I can't get "multi-primary multi-network" to play nice with locality failover (or locality load balancing for that matter). The endpoints are registered fine. The istio-system
is labeled with network information, and each node is labeled with zone and region information and when I check the /clusters
page on the client's envoy admin interface, the zone and region information is set correctly for each endpoint.
The issue seems to be that the control plane isn't assigning priority to the endpoints. However, to a stale source, this should work automatically, provided that I've created a DestinationRule (which I have). I've also crated a VirtualService for good measure.
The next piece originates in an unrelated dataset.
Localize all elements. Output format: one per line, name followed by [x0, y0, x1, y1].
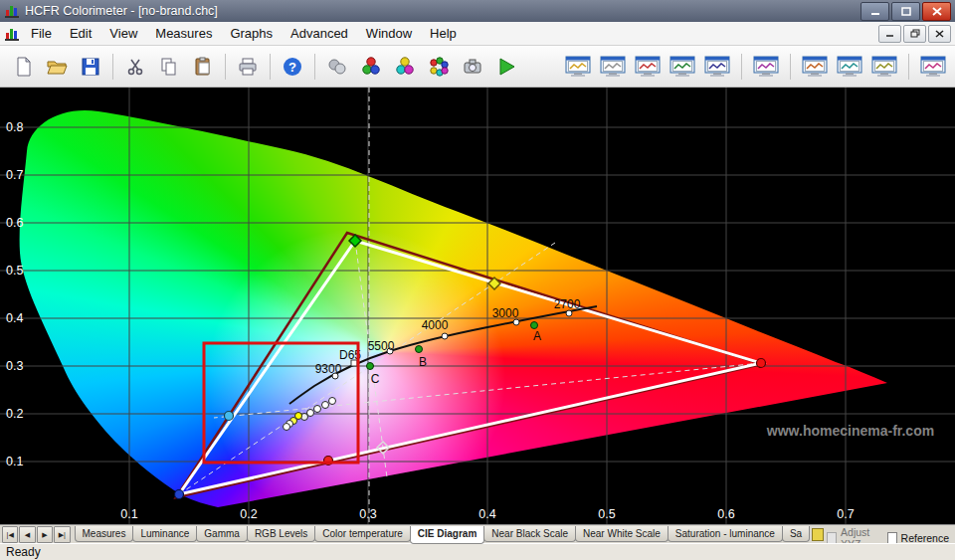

$ istioctl proxy-config endpoints -n client client-6889f68cbc-z5jb6 --cluster "outbound|80||server.server.svc.cluster.local" -o json | jq '.[0].hostStatuses[] | del(.stats)'
{
"address": {
"socketAddress": {
"address": "10.244.1.25",
"portValue": 80
}
},
"healthStatus": {
"edsHealthStatus": "HEALTHY"
},
"weight": 1,
"locality": {
"region": "region2",
"zone": "zone2"
}
}
{
"address": {
"socketAddress": {
"address": "172.18.254.1",
"portValue": 15443
}
},
"healthStatus": {
"edsHealthStatus": "HEALTHY"
},
"weight": 3,
"locality": {
"region": "region1",
"zone": "zone1"
}
}
My setup is two 1.20.2 clusters running locally using KinD + metallb, with Istio operator v1.9.1. Each cluster is configured to occupy a different region & zone.
Istio VS and DR
apiVersion: networking.istio.io/v1beta1
kind: DestinationRule
metadata:
name: server
namespace: server
spec:
host: server
trafficPolicy:
connectionPool:
http:
http2MaxRequests: 10
maxRequestsPerConnection: 10
loadBalancer:
localityLbSetting:
enabled: true
simple: ROUND_ROBIN
outlierDetection:
baseEjectionTime: 1m
consecutive5xxErrors: 1
interval: 1s
maxEjectionPercent: 51
minHealthPercent: 0
apiVersion: networking.istio.io/v1beta1
kind: VirtualService
metadata:
name: server
namespace: server
spec:
hosts:
- server
http:
- route:
- destination:
host: server
Kiali View
As you can see from the Kiali dashboard, the DR and VS are both active. Both clusters are routable. But traffic is flowing to both equally, where it ought to be flowing only to one. I've also tried specifying distribute and failover explicitly in my DR spec with no success.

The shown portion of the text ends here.